Given information =
•••

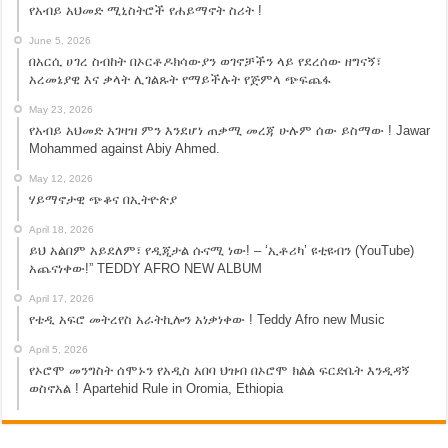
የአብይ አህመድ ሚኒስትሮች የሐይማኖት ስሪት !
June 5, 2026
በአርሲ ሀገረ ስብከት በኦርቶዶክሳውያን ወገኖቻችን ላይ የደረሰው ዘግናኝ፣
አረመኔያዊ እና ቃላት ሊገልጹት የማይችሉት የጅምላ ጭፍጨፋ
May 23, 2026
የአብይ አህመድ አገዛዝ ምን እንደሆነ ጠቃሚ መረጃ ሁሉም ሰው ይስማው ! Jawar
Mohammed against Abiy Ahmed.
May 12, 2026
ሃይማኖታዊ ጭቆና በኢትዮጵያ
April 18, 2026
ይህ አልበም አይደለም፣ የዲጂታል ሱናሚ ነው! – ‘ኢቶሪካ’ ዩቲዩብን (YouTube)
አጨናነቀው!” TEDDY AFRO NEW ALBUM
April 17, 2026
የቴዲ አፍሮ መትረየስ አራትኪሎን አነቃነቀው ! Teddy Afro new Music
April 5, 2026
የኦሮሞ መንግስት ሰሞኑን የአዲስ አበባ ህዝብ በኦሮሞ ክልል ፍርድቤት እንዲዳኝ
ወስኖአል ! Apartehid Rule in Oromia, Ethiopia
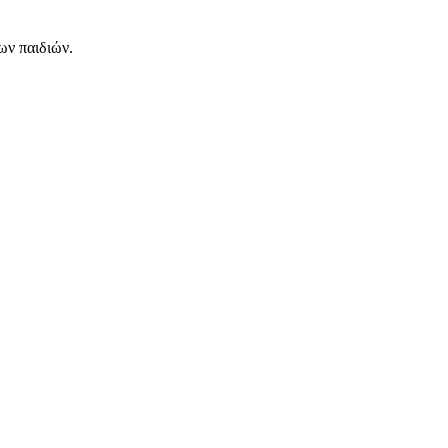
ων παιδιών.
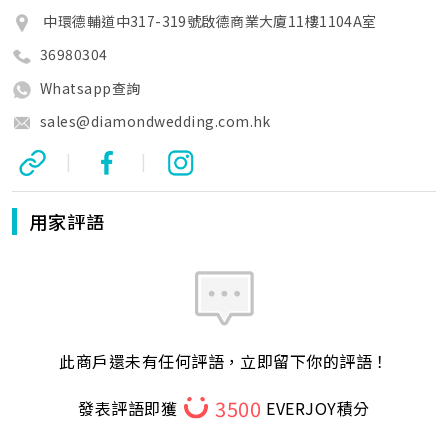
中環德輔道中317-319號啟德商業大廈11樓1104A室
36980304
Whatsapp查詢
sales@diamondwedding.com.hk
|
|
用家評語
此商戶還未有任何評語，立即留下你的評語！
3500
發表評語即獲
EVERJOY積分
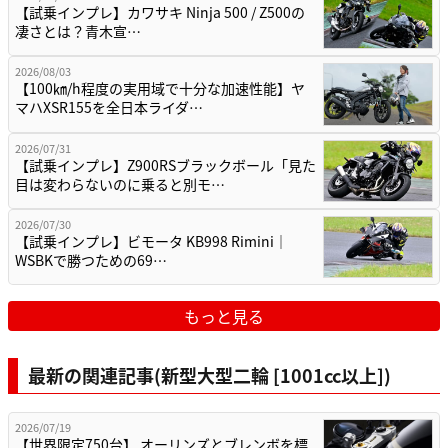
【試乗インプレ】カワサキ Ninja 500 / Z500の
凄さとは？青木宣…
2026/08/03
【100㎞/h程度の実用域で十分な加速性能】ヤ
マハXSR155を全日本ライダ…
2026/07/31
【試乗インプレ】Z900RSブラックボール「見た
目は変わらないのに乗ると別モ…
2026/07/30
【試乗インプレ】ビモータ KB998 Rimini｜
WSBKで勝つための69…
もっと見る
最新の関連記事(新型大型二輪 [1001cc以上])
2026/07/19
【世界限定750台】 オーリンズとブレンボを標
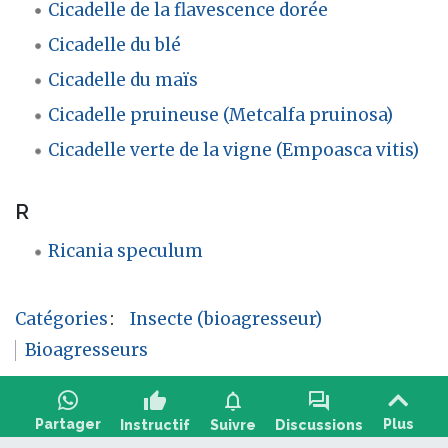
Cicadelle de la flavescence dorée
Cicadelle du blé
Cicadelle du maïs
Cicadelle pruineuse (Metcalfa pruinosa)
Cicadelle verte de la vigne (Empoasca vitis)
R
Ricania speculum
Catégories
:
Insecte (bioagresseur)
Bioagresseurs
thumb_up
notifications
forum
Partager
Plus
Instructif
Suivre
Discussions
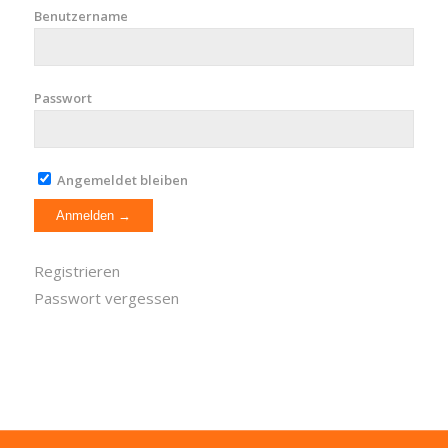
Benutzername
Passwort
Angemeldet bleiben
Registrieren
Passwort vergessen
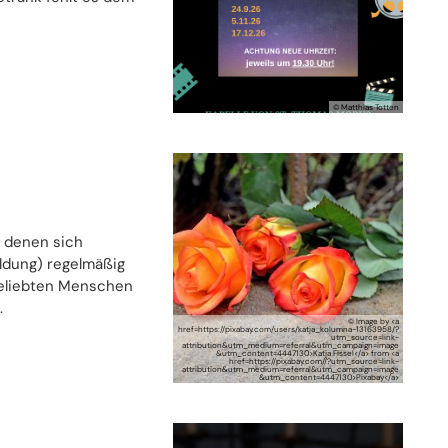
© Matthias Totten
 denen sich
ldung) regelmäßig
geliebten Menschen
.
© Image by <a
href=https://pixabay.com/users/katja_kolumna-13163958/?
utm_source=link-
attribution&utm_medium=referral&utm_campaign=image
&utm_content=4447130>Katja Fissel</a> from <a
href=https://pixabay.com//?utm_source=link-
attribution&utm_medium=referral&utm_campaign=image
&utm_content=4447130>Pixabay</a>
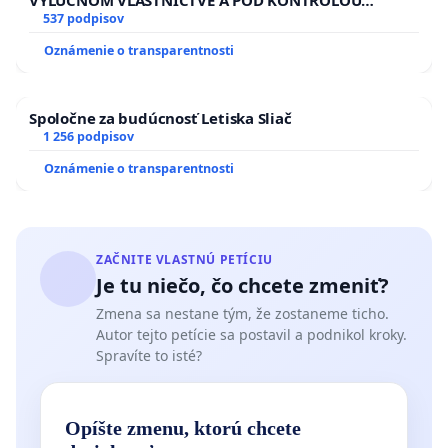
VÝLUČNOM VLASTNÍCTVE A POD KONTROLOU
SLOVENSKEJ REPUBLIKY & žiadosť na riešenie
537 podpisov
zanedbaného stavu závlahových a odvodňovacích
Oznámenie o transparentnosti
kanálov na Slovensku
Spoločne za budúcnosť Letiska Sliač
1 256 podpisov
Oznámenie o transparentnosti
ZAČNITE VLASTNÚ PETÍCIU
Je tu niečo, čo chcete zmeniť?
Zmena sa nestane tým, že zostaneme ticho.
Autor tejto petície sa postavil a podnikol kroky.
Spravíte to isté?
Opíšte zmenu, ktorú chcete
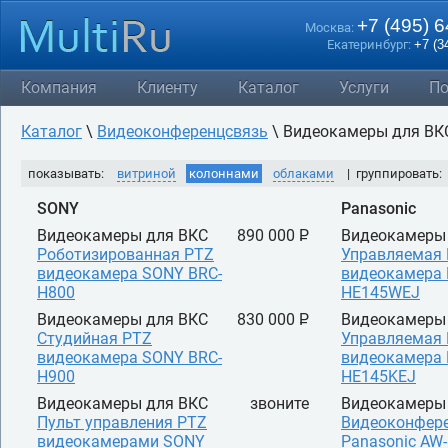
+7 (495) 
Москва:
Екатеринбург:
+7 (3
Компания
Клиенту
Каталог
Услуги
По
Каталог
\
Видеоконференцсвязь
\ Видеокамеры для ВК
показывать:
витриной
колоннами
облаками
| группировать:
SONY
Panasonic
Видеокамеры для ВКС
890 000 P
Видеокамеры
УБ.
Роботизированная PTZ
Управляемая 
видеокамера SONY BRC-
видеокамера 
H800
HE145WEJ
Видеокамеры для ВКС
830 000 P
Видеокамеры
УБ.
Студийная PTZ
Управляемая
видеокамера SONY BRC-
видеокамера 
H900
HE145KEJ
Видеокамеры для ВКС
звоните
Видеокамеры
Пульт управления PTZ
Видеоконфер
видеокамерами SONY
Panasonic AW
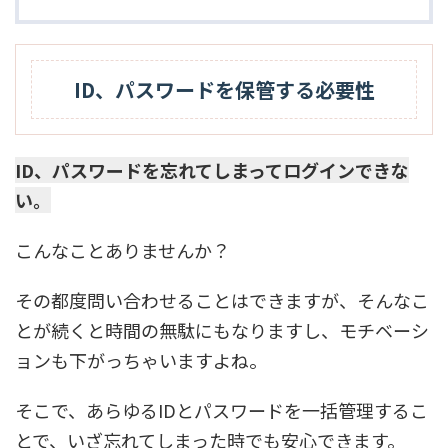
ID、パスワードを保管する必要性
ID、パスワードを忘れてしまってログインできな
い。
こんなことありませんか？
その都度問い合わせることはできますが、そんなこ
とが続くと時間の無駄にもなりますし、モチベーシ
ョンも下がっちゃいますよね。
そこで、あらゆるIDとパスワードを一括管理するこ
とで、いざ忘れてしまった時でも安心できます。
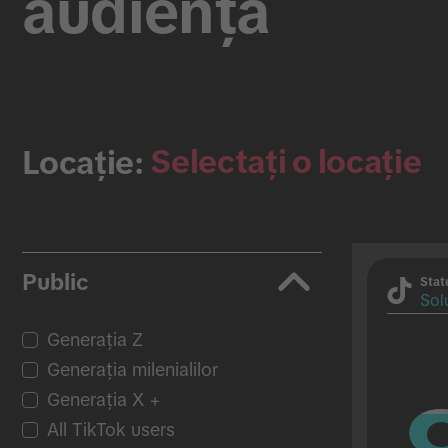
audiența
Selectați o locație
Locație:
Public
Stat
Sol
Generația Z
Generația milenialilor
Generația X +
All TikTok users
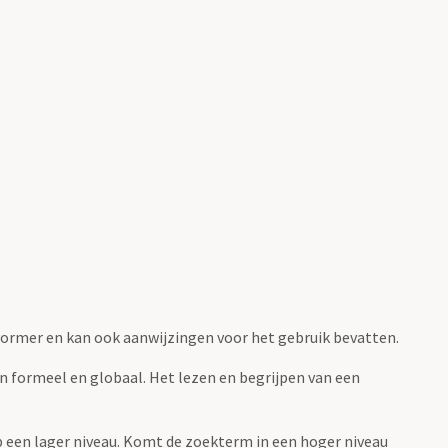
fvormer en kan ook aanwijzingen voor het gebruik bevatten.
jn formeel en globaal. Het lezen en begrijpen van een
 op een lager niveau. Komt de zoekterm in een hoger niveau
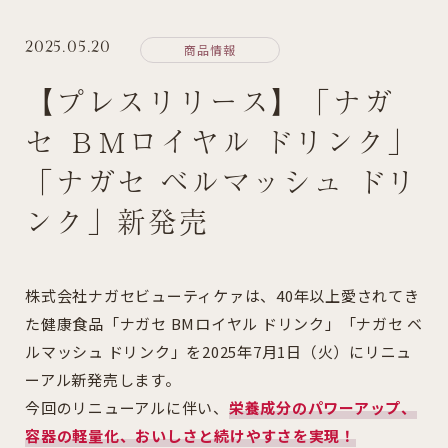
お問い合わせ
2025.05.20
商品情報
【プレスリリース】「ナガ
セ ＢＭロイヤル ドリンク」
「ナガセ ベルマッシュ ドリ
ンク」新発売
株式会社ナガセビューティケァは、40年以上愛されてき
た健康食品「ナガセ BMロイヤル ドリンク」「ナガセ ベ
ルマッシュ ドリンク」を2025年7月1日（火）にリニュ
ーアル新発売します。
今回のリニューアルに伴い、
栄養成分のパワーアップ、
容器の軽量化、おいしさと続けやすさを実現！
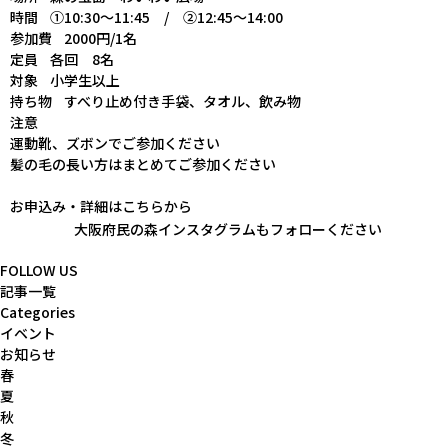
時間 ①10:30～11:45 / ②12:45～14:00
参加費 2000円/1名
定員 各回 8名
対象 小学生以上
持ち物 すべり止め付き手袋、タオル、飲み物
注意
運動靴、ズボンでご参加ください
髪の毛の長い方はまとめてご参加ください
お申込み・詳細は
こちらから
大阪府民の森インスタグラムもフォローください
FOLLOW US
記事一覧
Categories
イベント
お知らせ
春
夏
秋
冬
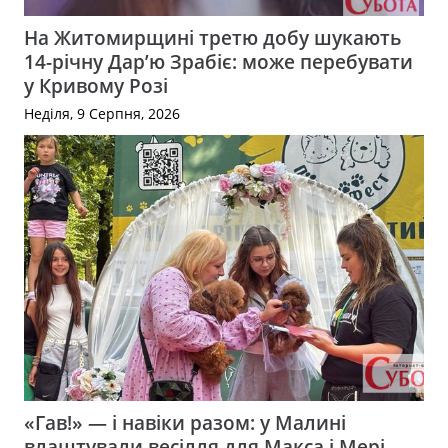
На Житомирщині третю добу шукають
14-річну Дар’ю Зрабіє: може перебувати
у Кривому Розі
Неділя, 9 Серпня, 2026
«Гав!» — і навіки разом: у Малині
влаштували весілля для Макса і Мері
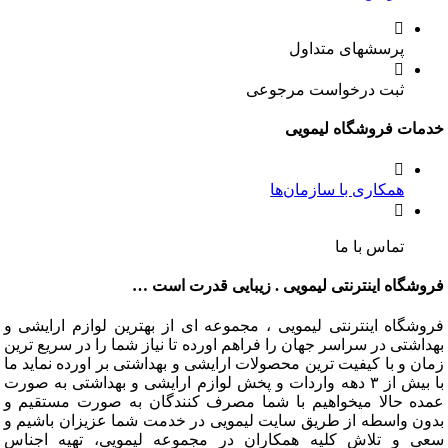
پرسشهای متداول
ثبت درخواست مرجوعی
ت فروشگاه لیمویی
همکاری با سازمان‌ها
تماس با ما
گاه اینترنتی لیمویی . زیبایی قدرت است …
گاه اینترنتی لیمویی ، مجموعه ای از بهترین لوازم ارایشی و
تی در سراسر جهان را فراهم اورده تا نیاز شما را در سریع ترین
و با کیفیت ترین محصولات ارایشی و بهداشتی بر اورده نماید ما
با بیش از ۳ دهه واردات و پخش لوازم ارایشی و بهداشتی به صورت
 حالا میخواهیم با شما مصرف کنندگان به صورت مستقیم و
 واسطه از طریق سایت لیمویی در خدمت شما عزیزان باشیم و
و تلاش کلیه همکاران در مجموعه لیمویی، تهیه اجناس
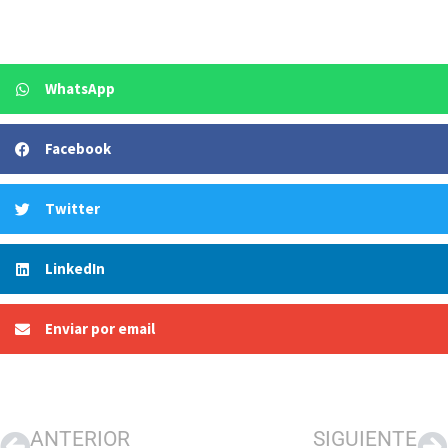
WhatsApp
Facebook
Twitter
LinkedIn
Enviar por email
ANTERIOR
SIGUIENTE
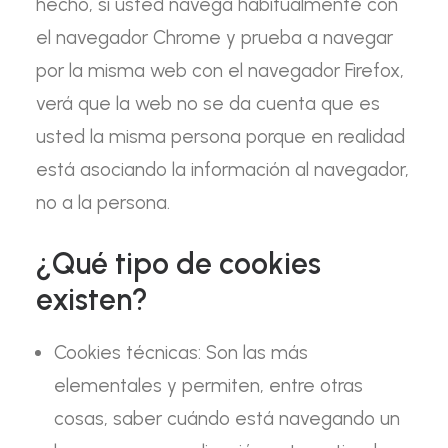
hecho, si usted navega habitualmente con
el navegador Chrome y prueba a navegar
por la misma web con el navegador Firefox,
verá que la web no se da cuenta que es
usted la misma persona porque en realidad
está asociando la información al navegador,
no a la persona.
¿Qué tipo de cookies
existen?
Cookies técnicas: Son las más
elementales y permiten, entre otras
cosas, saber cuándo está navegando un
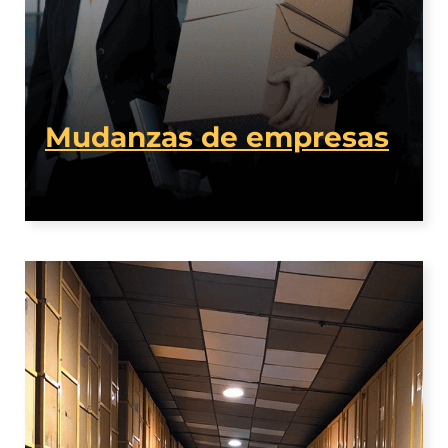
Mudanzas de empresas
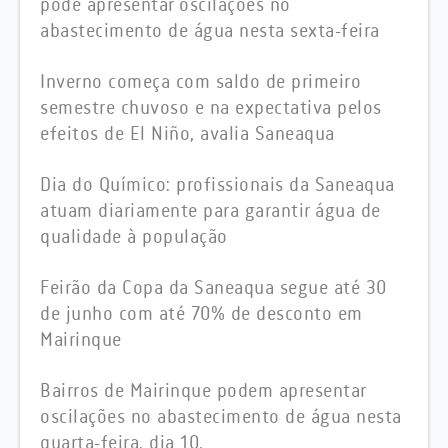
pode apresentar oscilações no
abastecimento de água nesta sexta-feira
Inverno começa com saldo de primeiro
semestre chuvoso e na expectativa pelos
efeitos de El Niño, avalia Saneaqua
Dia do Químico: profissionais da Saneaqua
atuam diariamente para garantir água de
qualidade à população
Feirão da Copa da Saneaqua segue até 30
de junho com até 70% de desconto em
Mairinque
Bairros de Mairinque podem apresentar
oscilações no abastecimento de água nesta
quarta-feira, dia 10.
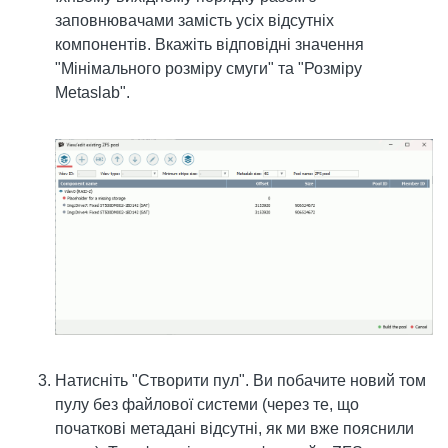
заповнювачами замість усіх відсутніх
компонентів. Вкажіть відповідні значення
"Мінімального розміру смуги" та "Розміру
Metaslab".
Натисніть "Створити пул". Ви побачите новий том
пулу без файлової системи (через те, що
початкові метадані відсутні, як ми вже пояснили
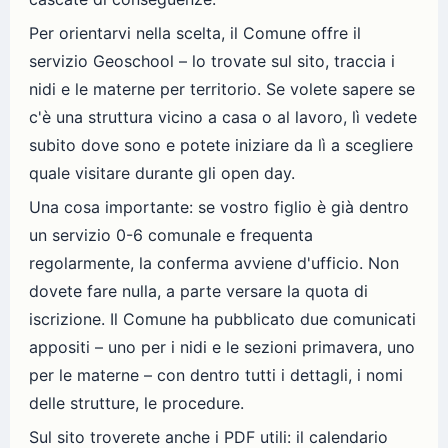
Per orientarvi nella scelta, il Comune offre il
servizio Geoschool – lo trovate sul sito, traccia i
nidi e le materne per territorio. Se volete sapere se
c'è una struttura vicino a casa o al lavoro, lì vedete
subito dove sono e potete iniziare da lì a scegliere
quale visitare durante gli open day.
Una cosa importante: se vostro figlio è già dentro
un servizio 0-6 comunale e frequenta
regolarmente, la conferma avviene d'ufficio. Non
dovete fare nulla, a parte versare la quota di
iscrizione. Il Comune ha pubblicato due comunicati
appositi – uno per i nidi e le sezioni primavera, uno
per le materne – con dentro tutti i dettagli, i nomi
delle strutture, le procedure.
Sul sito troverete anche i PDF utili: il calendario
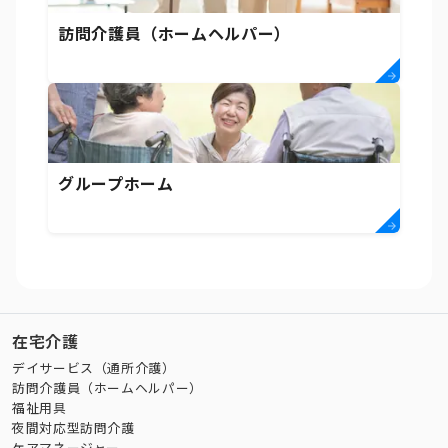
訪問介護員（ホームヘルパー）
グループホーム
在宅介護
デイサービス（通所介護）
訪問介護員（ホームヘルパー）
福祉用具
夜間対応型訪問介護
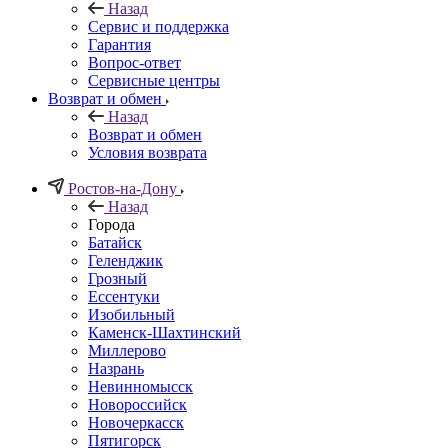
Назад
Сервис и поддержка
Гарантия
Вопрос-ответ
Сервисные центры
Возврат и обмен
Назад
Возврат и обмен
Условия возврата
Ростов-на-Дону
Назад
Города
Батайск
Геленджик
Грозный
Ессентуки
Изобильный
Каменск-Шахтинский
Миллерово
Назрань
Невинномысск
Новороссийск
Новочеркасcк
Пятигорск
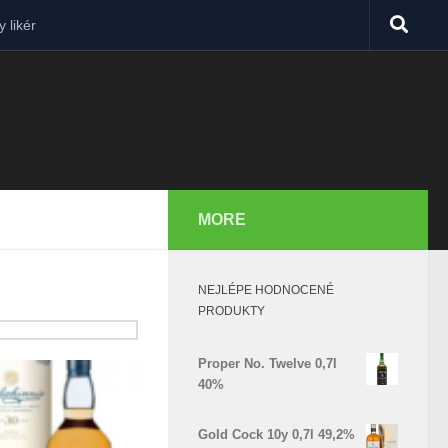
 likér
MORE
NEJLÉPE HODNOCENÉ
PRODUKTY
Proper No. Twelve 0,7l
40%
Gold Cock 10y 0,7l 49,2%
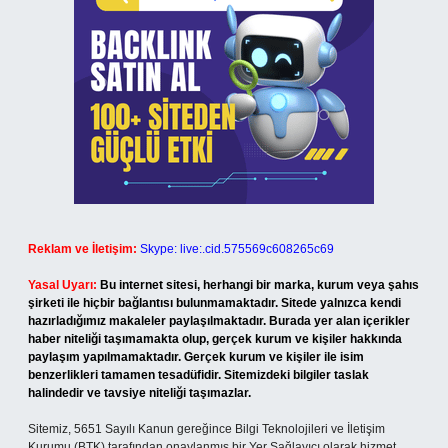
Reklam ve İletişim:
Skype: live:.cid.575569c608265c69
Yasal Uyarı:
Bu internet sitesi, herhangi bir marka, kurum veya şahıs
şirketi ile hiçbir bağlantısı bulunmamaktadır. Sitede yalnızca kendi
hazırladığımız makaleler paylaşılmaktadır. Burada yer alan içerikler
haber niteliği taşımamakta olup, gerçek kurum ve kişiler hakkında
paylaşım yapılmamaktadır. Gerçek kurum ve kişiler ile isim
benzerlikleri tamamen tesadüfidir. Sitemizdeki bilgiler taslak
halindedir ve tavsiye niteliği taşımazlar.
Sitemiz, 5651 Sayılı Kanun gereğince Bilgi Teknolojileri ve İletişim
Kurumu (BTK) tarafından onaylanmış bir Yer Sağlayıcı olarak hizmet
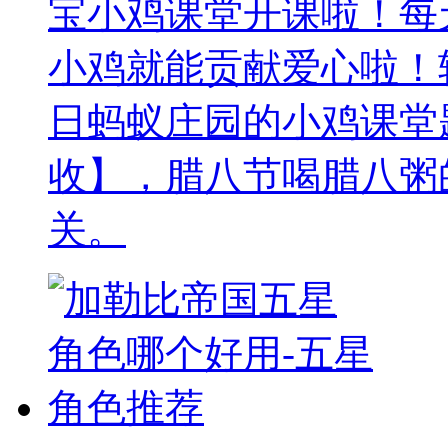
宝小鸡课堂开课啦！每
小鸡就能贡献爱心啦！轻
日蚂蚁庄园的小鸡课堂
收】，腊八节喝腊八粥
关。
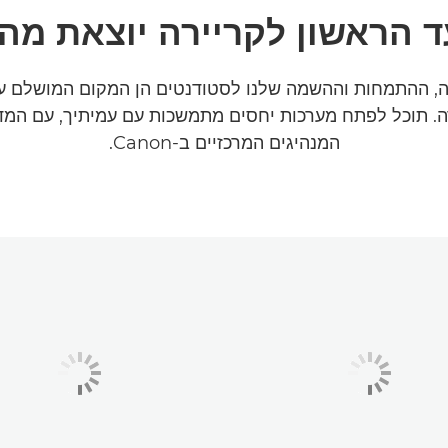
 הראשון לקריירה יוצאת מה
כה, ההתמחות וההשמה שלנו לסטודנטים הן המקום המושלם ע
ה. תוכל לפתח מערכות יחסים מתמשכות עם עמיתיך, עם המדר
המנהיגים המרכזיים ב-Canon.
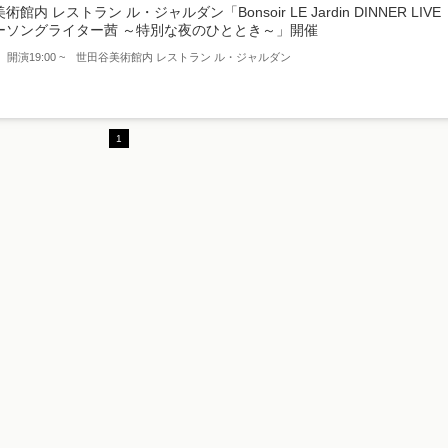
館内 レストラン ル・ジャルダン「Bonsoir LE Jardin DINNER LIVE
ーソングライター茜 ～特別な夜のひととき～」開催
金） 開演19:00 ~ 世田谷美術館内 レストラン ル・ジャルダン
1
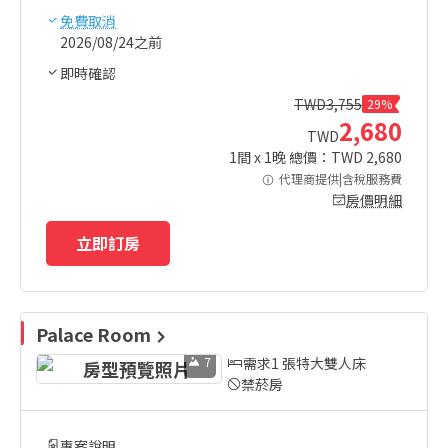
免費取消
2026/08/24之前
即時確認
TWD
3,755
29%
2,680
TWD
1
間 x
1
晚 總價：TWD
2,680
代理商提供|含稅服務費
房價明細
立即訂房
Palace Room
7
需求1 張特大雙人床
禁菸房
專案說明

•••

The task = Copy out every line of the material above that contains the string "misma".

Task solution =
por la misma web con el navegador Firefox,
usted la misma persona porque en realidad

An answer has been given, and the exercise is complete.